25. BÖLÜM

89 8 30
                                    

Medya: Deniz


"Arabaya geç."

"Baba-"

"Arabaya dedim!"

Egemen'in elinden poşetleri nasıl aldım, arabaya nasıl bindim, eve kendimi nasıl attım bilmiyorum. Geçirdiğim en gergin yolculuktu, tek kelime etmemiştik ikimiz de. Kendimi odama kapatıp üstümü bile çıkarmadan yatağıma yüzüstü bıraktım kendimi.

Bok gibi hissediyordum.

On dakika kadar sonra kapım tıklatılmış, annem girmişti içeri.

"Deniz?"

Cevap vermedim. Verecek yüzüm yoktu. Sadece yatakla bütünleşmek, onun bir parçası olarak yok olmak istiyordum. 

"Ne oluyor kızım?"

Seslerden anladığım kadarıyla annem rastgele bıraktığım poşetleri toplayıp bir kenara istiflemişti. Sırtımdan çantamı çıkardı ve yatağıma oturdu.

"Tartıştınız mı babanla?"

Yatakta dönerek sırtüstü pozisyona geldim. Nemlenen gözlerim kısa süre içerisinde kurumuştu, ağlamazdım öyle kolay.

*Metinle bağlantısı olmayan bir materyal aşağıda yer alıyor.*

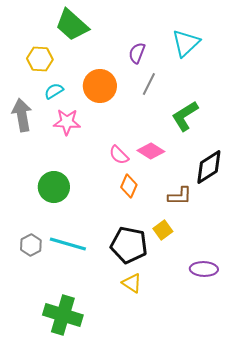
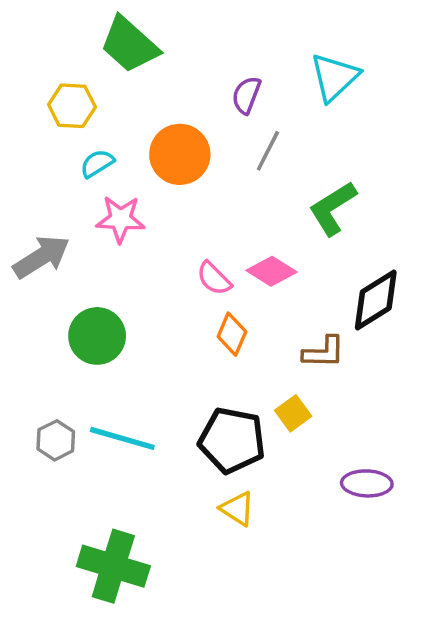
gray arrow: (22, 115) -> (41, 257), moved, turned 68

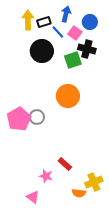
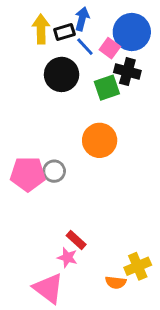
blue arrow: (66, 14) -> (82, 19), moved
blue circle: (90, 22) -> (132, 32), size x1.6
pink pentagon: (19, 119) -> (28, 174), turned 30
red rectangle: (65, 164) -> (76, 240), moved
pink triangle: (33, 197) -> (48, 288), size x1.6

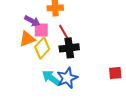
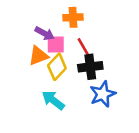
cyan arrow: (51, 78) -> (53, 100), moved
blue star: (67, 78) -> (103, 94), moved

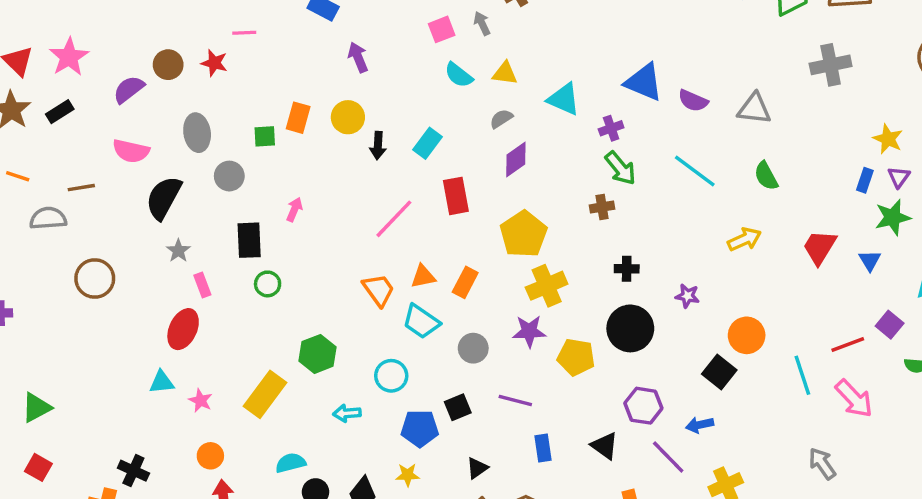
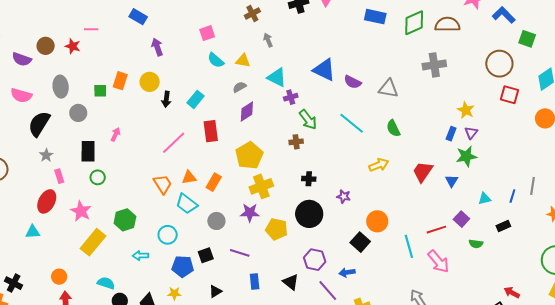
gray arrow: (482, 23) -> (268, 40), moved
purple semicircle: (129, 89) -> (22, 59), turned -126
purple cross: (611, 128) -> (291, 97), moved
pink star: (201, 401) -> (81, 211), moved, size x1.5
cyan semicircle: (291, 463) -> (106, 283), turned 30

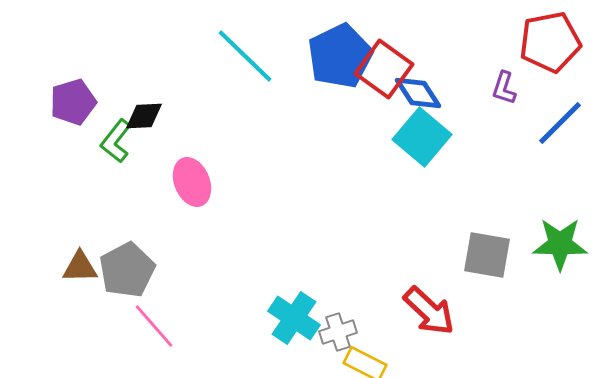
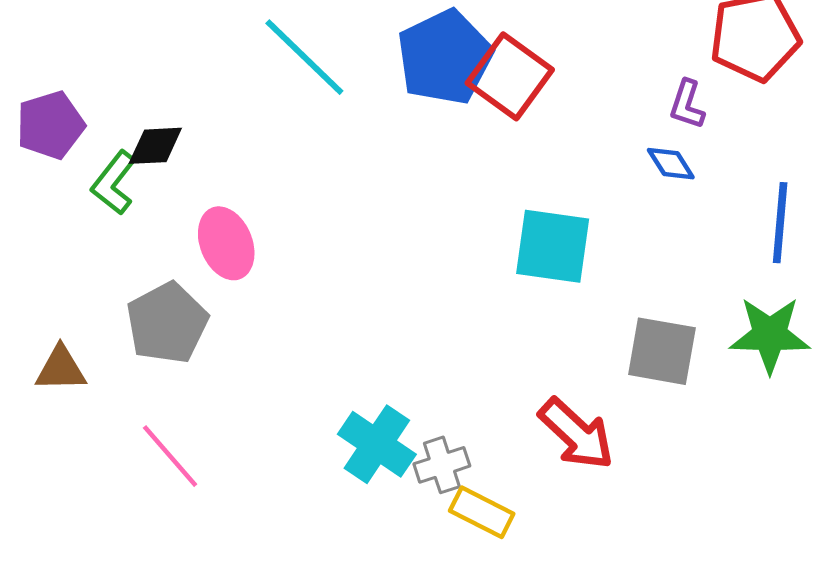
blue diamond: (418, 93) -> (671, 164), moved, size x0.7
blue line: (560, 123) -> (780, 223), moved, turned -40
cyan square: (422, 137) -> (553, 246), moved, turned -32
gray pentagon: (127, 270) -> (167, 323), moved

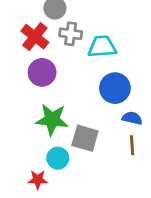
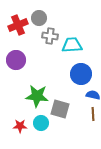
red cross: (35, 37) -> (18, 25), moved, turned 30
purple circle: (42, 72) -> (16, 60), moved
red star: (38, 180) -> (20, 126), moved

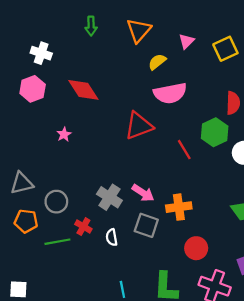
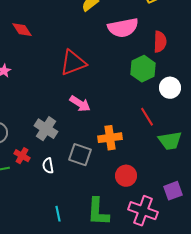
red diamond: (83, 90) -> (22, 30), size x0.7
pink semicircle: (170, 93) -> (123, 28), moved
red line: (184, 150) -> (147, 117), moved
pink arrow: (143, 193) -> (80, 104), moved

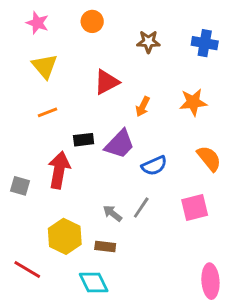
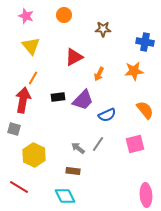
blue cross: (205, 43) -> (145, 42), moved
orange line: (47, 112) -> (33, 78), turned -40
red arrow: (59, 170) -> (23, 100), moved
yellow hexagon: (65, 236) -> (34, 155), moved

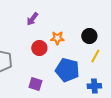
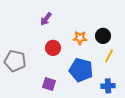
orange star: (57, 38) -> (80, 38), moved

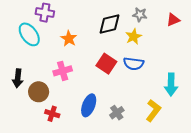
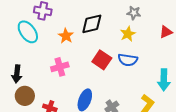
red triangle: (173, 20) -> (166, 32), moved
black diamond: (110, 24) -> (92, 24), moved
brown circle: (39, 92) -> (25, 96), moved

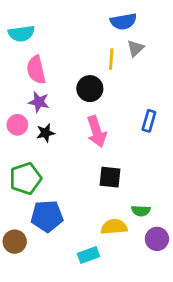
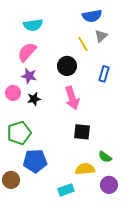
cyan semicircle: (21, 34) -> (33, 25), moved
yellow line: (111, 59) -> (83, 44), turned -35
pink semicircle: (36, 70) -> (27, 52), turned 55
blue rectangle: (149, 121) -> (104, 74), moved
green semicircle: (141, 211) -> (105, 157), turned 32
purple circle: (157, 239) -> (109, 185), moved

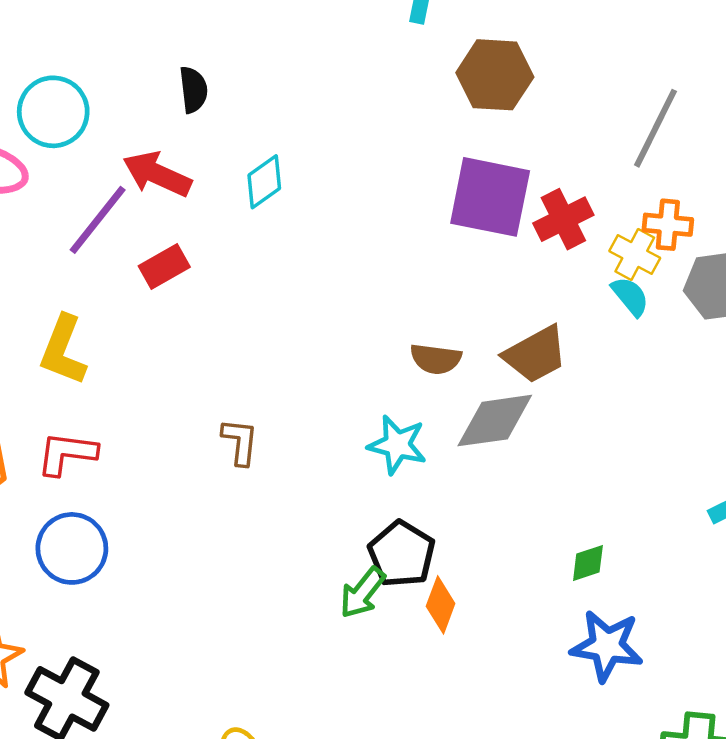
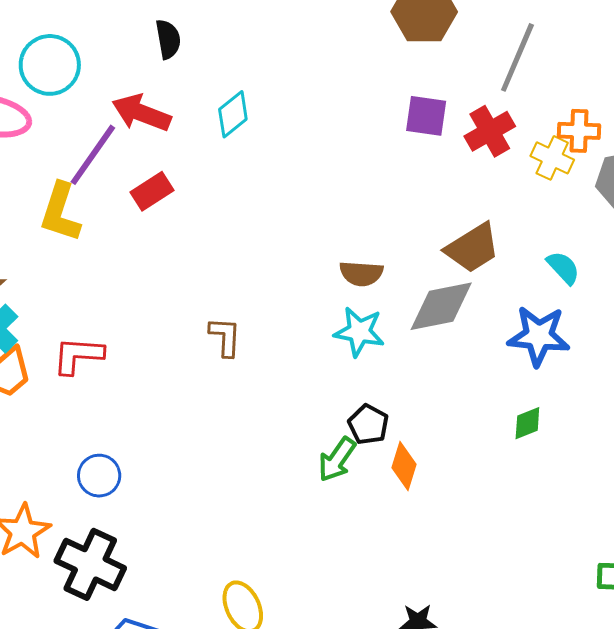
gray line: (656, 128) -> (517, 57), moved
purple square: (490, 197) -> (426, 116), size x0.6
cyan semicircle: (630, 296) -> (563, 268), moved
yellow L-shape: (63, 350) -> (60, 212), moved
brown semicircle: (436, 359) -> (361, 273), moved
blue circle: (72, 548) -> (99, 476), moved, size x0.7
black pentagon: (402, 554) -> (368, 425), size x0.7
blue star: (607, 646) -> (539, 336), moved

"Anne." diyebildim titrek sesimle. 

"Ne oldu yavrum?"

"Kötü bir şey yaptım galiba."

"Nevin!"

İçeriden babamın gür sesini duyduğumuzda irkildim. Annem odamdan çıktığında kapıya yaklaşıp seslerini duymaya çalıştım ama pek bir şey duyulmuyordu. Pes edip üstümdekileri çıkardım ve siyah taytla siyah sweat giydim. Sessiz olmaya çalışarak banyoya geçip elimi yüzümü yıkadıktan sonra odama döndüm, annem beni bekliyordu.

"İçeri gel, konuşalım bir."

"Gelmesem?" dedim başımı omzuma düşürüp.

"Geçti siniri, fazla kızmamış zaten."

İnanamayarak baktım ona. Babam kolay öfkelenen, sert mizaçlı biriydi. Annem berbat yüz ifademi umursamayıp omzumu sıvazlayarak odamdan çıkardı beni. Oturma odasına girdik, babam haberlere bakıyordu.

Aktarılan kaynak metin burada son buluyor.